(Stored data entries)
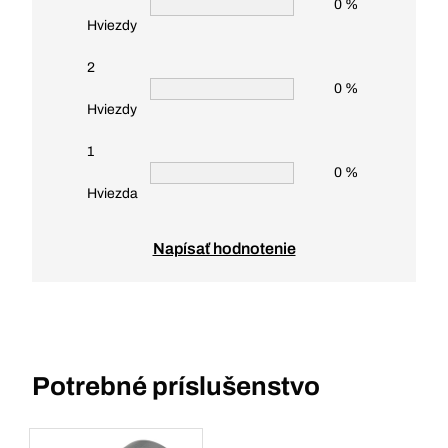
0 %
Hviezdy
2
0 %
Hviezdy
1
0 %
Hviezda
Napísať hodnotenie
Potrebné príslušenstvo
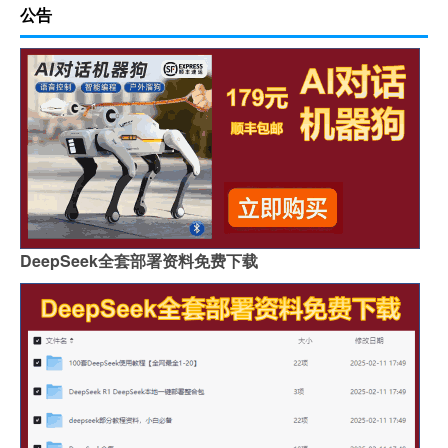
公告
DeepSeek全套部署资料免费下载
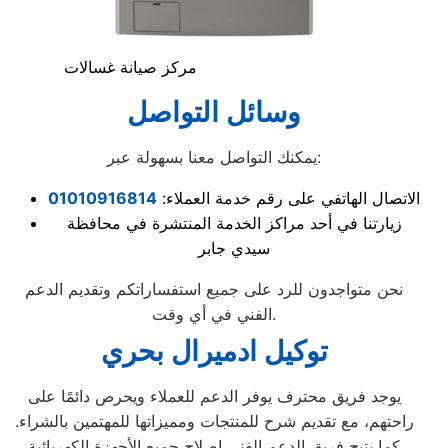
مركز صيانة غسالات
وسائل التواصل
يمكنك التواصل معنا بسهولة عبر:
الاتصال الهاتفي على رقم خدمة العملاء:
01010916814
زيارتنا في أحد مراكز الخدمة المنتشرة في محافظة
سيدي جابر
نحن متواجدون للرد على جميع استفساراتكم وتقديم الدعم
الفني في أي وقت.
توكيل ادميرال بحري
يوجد فريق محترف يوفر الدعم للعملاء ويحرص دائمًا على
راحتهم، مع تقديم شرح للمنتجات ومميزاتها للمهتمين بالشراء.
كما يتيح فريق الدعم الفني إصلاح جميع الأجهزة الكهربائية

● EXERCISE DETAILS
Every line above is to be repeated exactly, but no picture is to appear in the copy.

● SOLUTION TO THE EXERCISE
0 %
Hviezdy
2
0 %
Hviezdy
1
0 %
Hviezda
Napísať hodnotenie
Potrebné príslušenstvo
公告
DeepSeek全套部署资料免费下载
مركز صيانة غسالات
وسائل التواصل
يمكنك التواصل معنا بسهولة عبر:
الاتصال الهاتفي على رقم خدمة العملاء:
01010916814
زيارتنا في أحد مراكز الخدمة المنتشرة في محافظة
سيدي جابر
نحن متواجدون للرد على جميع استفساراتكم وتقديم الدعم
الفني في أي وقت.
توكيل ادميرال بحري
يوجد فريق محترف يوفر الدعم للعملاء ويحرص دائمًا على
راحتهم، مع تقديم شرح للمنتجات ومميزاتها للمهتمين بالشراء.
كما يتيح فريق الدعم الفني إصلاح جميع الأجهزة الكهربائية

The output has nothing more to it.